Stratigraphic patterns of last occurrences (LOs) of fossil taxa potentially fingerprint mass extinctions and delineate rates and geometries of those events. However, the record of extinction events preserved in local stratigraphic sections may be distorted by sea-level driven shifts in environmental conditions, sedimentation rates, and fossil abundance. Whereas most studies explicitly correct for sampling artifacts (Signor-Lipps effect), the biasing role of stratigraphic architecture has been largely neglected. Using molluscan assemblages preserved in Holocene deposits of the Po Plain (Italy), we demonstrate that stratigraphic architecture exerts a strong control on the position of LOs, and readily produces sudden and stepwise apparent extinction events with false selectivity patterns.

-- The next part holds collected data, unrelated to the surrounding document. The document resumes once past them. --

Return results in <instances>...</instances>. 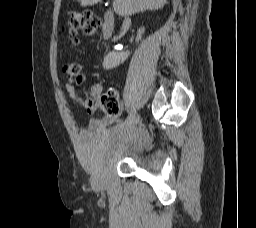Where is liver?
Listing matches in <instances>:
<instances>
[{
    "mask_svg": "<svg viewBox=\"0 0 256 228\" xmlns=\"http://www.w3.org/2000/svg\"><path fill=\"white\" fill-rule=\"evenodd\" d=\"M81 6H89L100 0H77ZM167 0H114L113 9L121 16L133 15L146 10H158L163 8Z\"/></svg>",
    "mask_w": 256,
    "mask_h": 228,
    "instance_id": "6515ba94",
    "label": "liver"
}]
</instances>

Instead of a gradual backward smearing of LOs expected from the Signor-Lipps effect, we observed a strong clustering of apparent extinction events, coincident with abrupt facies shifts in the late transgressive and early highstand systems tracts. The sequence of LOs is controlled by the bathymetric preferences of species. If read literally, this relationship could be misinterpreted as a signature of a selective, habitat-specific extinction event. Using empirically calibrated numerical simulations, we also show that gradual backward smearing of LOs would occur only under unrealistic assumptions of continuous and uniform sampling of species with facies-independent distribution. Moreover, even in the absence of any facies specificity of individual taxa, non-random stratigraphic distribution of skeletal concentrations can produce clusters of LOs that mimic sudden or stepwise extinction patterns, because rare taxa are more readily captured in fossil-rich horizons.

The results demonstrate that facies bias and stratigraphic architecture play an overriding role in controlling the apparent timing of LOs. Methods used to evaluate the extinction dynamics typically aim at correcting the Signor-Lipps effect without accounting for stratigraphic artifacts. Reliance on such methods, without a thorough consideration of environmental and sequence stratigraphic biases, may lead to incorrect inferences on the timing, duration, and selectivity of mass extinctions.